Just outlaw the NDAs. NonDisclosure Agreements are a threat to a civil society.
Jeffrey Epstein’s most powerful ally was silence - Gretchen Carlson and Julie Roginsky - Mon 8 Dec 2025 06.00 EST The Guardian This pattern echoes across institutions and industries. When abuse occurs, the first instinct is too often containment, not accountability. Corporations draft non-disclosure agreements that muzzle employees. Organizations force workers into arbitration, protecting executives while survivors are bound by confidentiality and pushed out the door. Even government agencies, as in Epstein’s case, have shown a willingness to trade transparency for expediency.
Names shouldn’t be hidden to protect the guilty.
Trump Faces LEGAL NIGHTMARE After Survivors FLIP THE SCRIPT Katie Phang Feb 19, 2026 The victims and survivors of Epstein, Maxwell, and others deserve justice. But, as Julie Roginsky and Gretchen Carlson note, “Jeffrey Epstein’s most powerful ally was silence.” They join Katie Phang for a discussion on NDAs, forced arbitration clauses, and other weapons to keep the truth from coming out when abuse occurs.

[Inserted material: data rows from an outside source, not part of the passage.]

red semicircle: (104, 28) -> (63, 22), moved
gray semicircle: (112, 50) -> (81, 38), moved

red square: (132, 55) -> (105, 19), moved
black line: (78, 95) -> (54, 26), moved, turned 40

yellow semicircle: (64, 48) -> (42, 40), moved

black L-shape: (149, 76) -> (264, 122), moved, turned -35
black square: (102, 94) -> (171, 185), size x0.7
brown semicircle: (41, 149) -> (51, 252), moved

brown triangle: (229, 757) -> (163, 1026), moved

Elected representatives especially shouldn’t be signing NDAs to hide projects and their impact from the public they work for.
The PR operations on social media have really jumped the shark in trying to defend the Department of Homeland Security.

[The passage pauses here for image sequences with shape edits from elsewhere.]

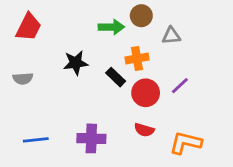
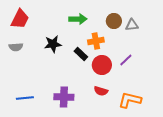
brown circle: (141, 16) -> (114, 21), moved
gray triangle: (171, 36) -> (132, 25), moved
gray semicircle: (23, 79) -> (16, 47), moved

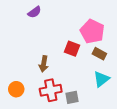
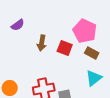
purple semicircle: (34, 12) -> (18, 25), moved
brown arrow: (44, 64) -> (42, 43), moved

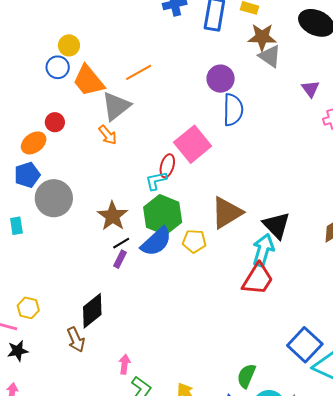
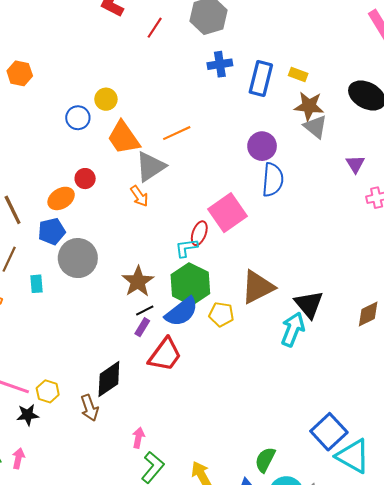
blue circle: (58, 67) -> (78, 118), moved
red trapezoid: (258, 279) -> (165, 355), moved
yellow hexagon: (28, 308) -> (48, 391), moved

On Bluesky I saw some PR hack saying democratic politicians can’t risk “falling for” “abolish Ice” “again” whatever that all even means because it makes no sense. I’m not even clear who that was meant for, or what they assume people believe because it’s just not based in any reality. This person, who was advertising their op-ed was even warning Democrats to NOT fight the GOP. Should anyone be taking advice from someone who’s saying we should just all lie down and take it? Then to boot there’s someone in the comments reply thread all condescending and trying to lecture, who knows what audience this is for, saying how you can’t say this or that, you have to say what he thinks you should say in this word salad. And of course he’s also selling “anti-maga merch” check the link in his bio!
Don’t boost anonymous accounts selling merch by pumping out viral content, often boosted by inauthentic networks.

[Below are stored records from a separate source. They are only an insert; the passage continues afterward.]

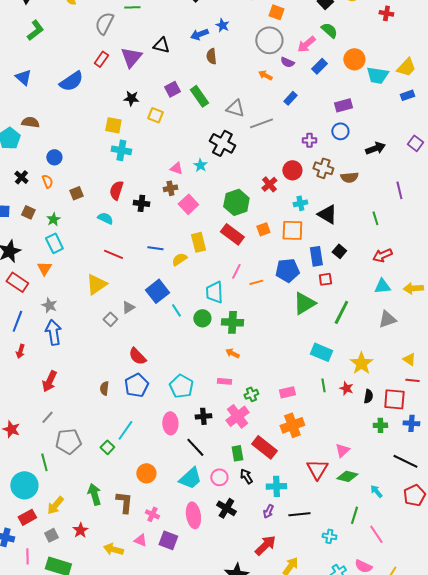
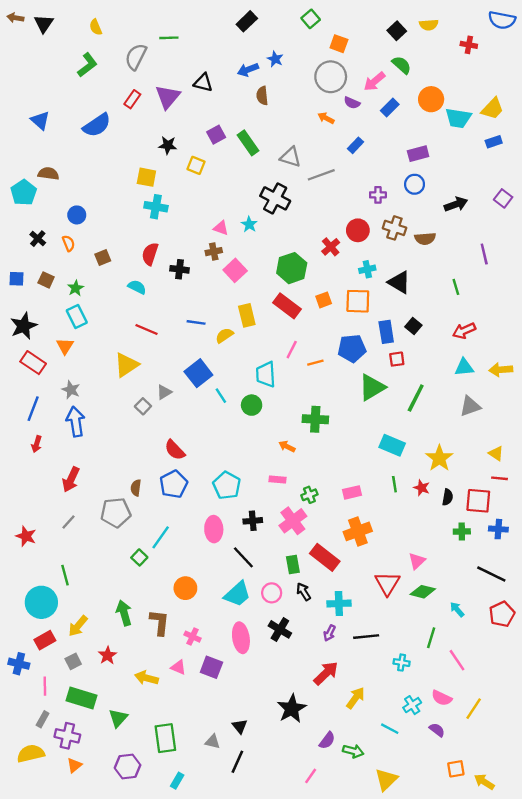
green L-shape: (35, 30) -> (87, 65), moved
green cross: (232, 322) -> (315, 419), moved
gray pentagon: (68, 441) -> (116, 513), moved

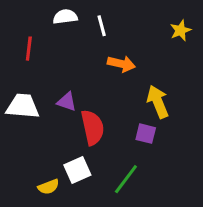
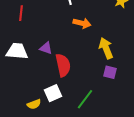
purple square: (146, 134) -> (110, 72), moved

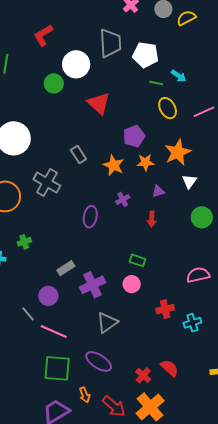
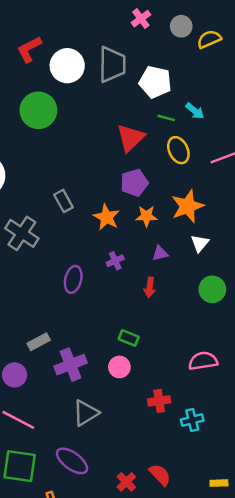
white circle: (76, 64) -> (67, 66), moved
green circle: (54, 83) -> (38, 110), size x1.5
red triangle: (99, 103) -> (131, 138), moved, turned 30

Pandemic denier in control of both the NIH and the CDC
Bhattacharya’s growing power in Trump’s HHS worries health experts - Joseph Choi and The Hill Feb 22, 2026 “Candidly, this is someone who very clearly has an ax to grind with science and the scientific community in general,” Kayla Hancock, director of Protect our Care’s Public Health Watch project, said of Bhattacharya. “We’ve seen with his record already at NIH and his history of Covid denialism before he even took this office that this is just not the kind of person that we need at the helm of our key public health and medical research institutions.” Bhattacharya, confirmed as NIH director in March of last year, was a Stanford University professor of medicine before joining the Trump administration. He was also one of the lead authors of “Great Barrington Declaration,” a 2020 open letter calling for COVID-19 lockdowns to be rolled back.
New CDC Director Has Questioned Vaccine Safety Jay Bhattacharya’s recent new appointment may suggest more changes to the vaccine schedule. Walker Bragman Feb 20, 2026 Important Context He has previously cast doubt on vaccine safety. Throughout the COVID-19 pandemic, Bhattacharya questioned the need for COVID-19 boosters and claimed they were insufficiently tested prior to approval. In a 2024 documentary, he suggested that the anti-parasitic drug ivermectin, which research has shown is not effective against COVID, had been suppressed to secure vaccine approval. Even before his NIH appointment, the new acting CDC director was an ally of Kennedy. When the secretary ran for president in 2024 as an independent, Bhattacharya spoke at the campaign event announcing his running mate. That summer, Bhattacharya also organized a public health conference at Stanford University featuring individuals like writer and COVID vaccine critic Alex Berenson.